Predicting commodity consumption using Google trends and sentiment analysis of news

With the widespread diffusion of the Internet around the world, it is interesting to investigate on how the behaviour of users, surfing on the net, may influence global dynamics. Our study focuses on the context of the Food Commodities Market. More in detail, we refer to global exchanges of agricultural resources like grains (corn, rice, soybean, etc.), oilseeds (soybean oil, palm oil, etc.) or soft commodities (cocoa, coffee, etc.). This market is characterized by its own peculiar mechanisms and can be described using indicators like supply, demand, price and so on. A challenging task, widely tackled in the similar context of the Stock Market, is the prediction of these indicators through the analysis of Web data. In this thesis, we propose a new approach to improve the prediction of consumption, combining heterogeneous sources of data.
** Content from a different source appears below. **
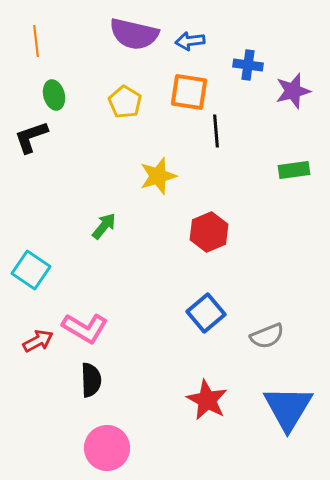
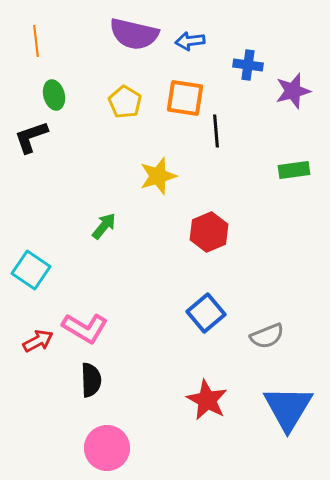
orange square: moved 4 px left, 6 px down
We retrieved the consumption data concerning two specific commodities, rice and corn, and developed several predictive models based on two different data sources: Google Trends and Google News. The first one is a platform of Google, that provides volumes of searches on Google regarding queries that contained specified keywords. The second one is a popular aggregator of news. Our scope was to investigate whether search traffic on Google and sentiment of specialized news concerning corn or rice, could represent additional sources useful for the prediction of consumption trends. Through the development of a Web Scraper, we retrieved the texts of the most popular specialized news and we automatically computed their emotional attitude using Sentiment Analysis. We developed the predictive models applying two different regression algorithms, Multivariate Linear Regression (MLR) and Support Vector Regression (SVR). Furthermore, we analysed each data source separately in order to evaluate its contribution to the prediction and then, we combined both, to obtain an even better accuracy of the forecast. At the end, we compared the various models, evaluating their performances

Con la diffusione virale di Internet a livello mondiale, è interessante studiare come il comportamento degli utenti che navigano in rete possa influenzare dinamiche globali. Il nostro studio si colloca nel contesto del Mercato delle Commodities Alimentari, che consiste nella compravendita di prodotti agricoli quali i cereali, gli oli, oppure le soft commodities (cacao, caffè, ecc.). Questa realtà economica è caratterizzata da dinamiche proprie che possono essere descritte usando appositi indicatori economici quali la domanda, l’offerta o il prezzo. Una sfida interessante, ampiamente accolta nel simile contesto del mercato azionario, è la predizione di tali indicatori attraverso l’analisi di dati provenienti dal Web. In questa tesi, proponiamo un approccio nuovo per migliorare la predizione del consumo, combinando fonti di dati eterogenee. Abbiamo raccolto i dati relativamente a due commodities specifiche, il riso e il mais, e abbiamo sviluppato dei modelli predittivi basati su due sorgenti di dati: Google Trends e Google News. La prima è una piattaforma di Google, che fornisce i dati sui volumi di ricerca di query contenenti parole chiave specifiche. La seconda fonte è uno dei più popolari aggregatori di notizie del Web. Il nostro obbiettivo era valutare se l’andamento delle ricerche su Google e il sentiment di notizie specializzate riguardanti il mais o il riso, potessero rappresentare indicatori aggiuntivi utile ai fini della predizione dei consumi. Dunque, attraverso lo sviluppo di un Web Scraper abbiamo raccolto i testi delle news più popolari nel settore e ne abbiamo computato il sentiment in modo automatizzato, facendo uso di tecniche di Sentiment Analysis. Dopo avere analizzato i dati, abbiamo considerato ogni sorgente separatamente al fine di valutarne il contributo alla predizione e, successivamente, le abbiamo combinate insieme per ottenere un’accuratezza più elevata. Abbiamo applicato due algoritmi di regressione differenti: la Multivariate Linear Regression (MLR) e la Support Vector Regression (SVR) e abbiamo comparato i vari modelli, valutandone le performance.